# Libraries Used

* ffmpeg-python
* av
* cmake
* dlib  (based on the python version)
* face-recognition

# Imports & Globals

In [2]:
import av
import face_recognition

import numpy as np
import os
import random

In [10]:
DS_ORG = './dataset_original/'
DS_IFRAME = './dataset_IFrames/'
DS_FACE = './dataset_face/'
DS_FINAL = './dataset_final/'
DS_SEG = './dataset_segments/'

CELEB_REAL = 'Celeb-real/'
CELEB_FAKE = 'Celeb-synthesis/'
YT_REAL = 'YouTube-real/'

SEG = ['seg_1_', 'seg_2_', 'seg_3_']

# I-Frame Extraction

## Testing Logic

In [None]:
test_vid = av.open('dataset_original/Celeb-real/id0_0000.mp4')

for packet in test_vid.demux():
    for frame in packet.decode():
        print(f'{frame.pict_type} - {frame.key_frame}')

In [77]:
test_input = av.open('dataset_original/Celeb-real/id0_0000.mp4')
test_output = av.open('dataset_IFrames/id0_0000.mp4', 'w')

in_stream = test_input.streams.video[0]
in_stream.codec_context.skip_frame = "NONKEY"

out_stream = test_output.add_stream(template=in_stream)

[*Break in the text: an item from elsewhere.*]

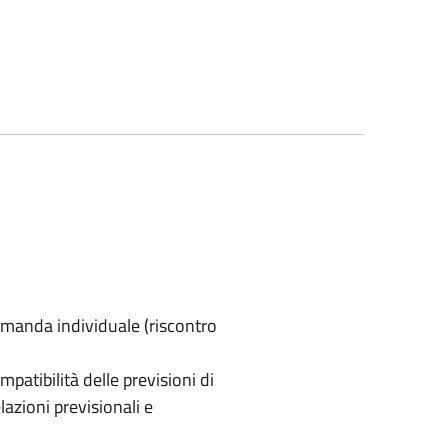
domanda individuale (riscontro
ompatibilità delle previsioni di
lazioni previsionali e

for packet in test_input.demux(in_stream):
    if packet.dts is None:
        continue

    if packet.is_keyframe:
        packet.stream = out_stream
        test_output.mux(packet)

test_input.close()
test_output.close()

In [9]:
count = 0
for video in os.listdir(DS_ORG + CELEB_REAL):
    count += 1
    if (count == 10):
        break

    input_vid = av.open(DS_ORG + CELEB_REAL + video)
    output_vid = av.open(DS_IFRAME + CELEB_REAL + video, 'w')

    in_stream = input_vid.streams.video[0]
    in_stream.codec_context.skip_frame = "NONKEY"

    out_stream = output_vid.add_stream(template=in_stream)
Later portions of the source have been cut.